Verge3D Physics Guide
Verge3D comes with a physics engine that can make you 3D objects behave like in the real world. This feature is especially useful for creating 3D games and AR/VR applications.
As physics backend we use the open source physics engine Bullet, which web version is called Ammo.js.
- Getting Started With Physics
- Using Puzzles
- General Recommendations
- Creating First-Person Character
- Simulating Car Physics
Getting Started With Physics
Before you can use physics, you must add the physics module to your application. You can do this at the app creation stage using the corresponding option in the App Manager.
Alternatively, you can add the physics module to an existing app. To do this, copy the files ammo.wasm.js and ammo.wasm.wasm from the build folder of Verge3D installation folder to your app folder.
Familiarize yourself with the physics puzzles.
- Be sure to apply scale in your modeling suite as the physics engine just ignores the scale of objects.
- For best results, the origin of your object should coincide with the center of mass. To make it so in Blender 2.8+, use the operator Object → Set Origin → Origin to Center of Mass (Volume).
- Never position or animate dynamic body directly. Instead, apply force/impulse/velocity to it using the apply body param puzzle or snap it to another object with the snap body puzzle.
- As performance optimization, Verge3D disables dynamic bodies after a period of inactivity. You can activate these bodies again by applying some vector, colliding them with other bodies or using the activate feature of the set body state puzzle. If you need your body to be active all the time, apply disable deactivation state to it using the same puzzle.
- Enable continuous collision detection (CCD) technique to improve simulation quality of quickly moving bodies, such as projectiles, pinball/billiard/bowling balls etc. To do that, set ccd motion threshold and ccd swept sphere radius parameters on that bodies. See here for more info.
- Keep in mind, that you can't detect collisions between static/static, static/kinematic, or kinematic/kinematic objects.
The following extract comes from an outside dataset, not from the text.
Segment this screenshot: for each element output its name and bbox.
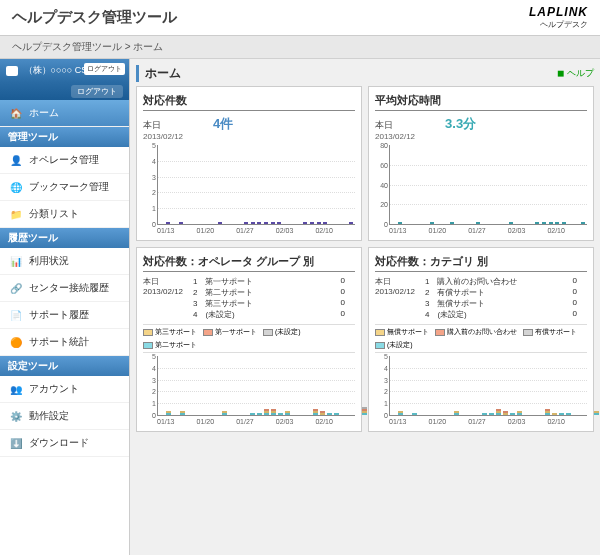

If using a dynamic body is not an option, consider assigning ghost physics to implement proximity detection of the moving non-dynamic object with static/kinematic environment.
Creating First-Person Character
First-person character mode can be convenient not only for the shooter and RPG games but for any applications which require investigating large environments. It can be architecture visualizations, e-learning apps and interactive guides, museums and other cultural facilities, and even 3D virtual marketplaces. Besides, you can integrate the first-person character in your VR application making it much more realistic and fun!
For usage example, check out the following demo from the Asset Store: Snowballs VR.
There are many possible ways to implement FPS mode, but for non-expert Verge3D users we recommend you to follow this short guide to achieve results quicker.
Create a capsule-shaped object which represents your character. Tune its height and width to look more realistic. Make sure you set the center of your object correctly.
In puzzles, assign dynamic capsule-shaped body to the character and disable its rotational degrees of freedom. This way, you allow your character to move but not rotate. Also, apply disable deactivation to your capsule.
Since character needs a floor (+walls) or ground to walk on, create such bodies using the corresponding create physics body puzzles.
The next step is configuring the camera. The camera won't have any physics assigned since we only need it to be our "eyes." Set the First-Person controls to it but don't assign any collision material (we'll be using full-featured collision detection provided by the physics engine, not basic floor/walls simulation). Also, uncheck the Allow Panning and set Movement Speed value to zero:
Now we need to attach your camera to the character's "head." There is no need to create a model for the head, add an empty object called "Head" to the scene, and parent it to the upper part of the capsule model. This way the "head" moves with the character.
By using the additional "Head" object you can attach/detach the camera to/from the character in runtime. To attach the camera use the parent and snap to object puzzles:
To detach the camera, use the parent puzzle with empty to object field.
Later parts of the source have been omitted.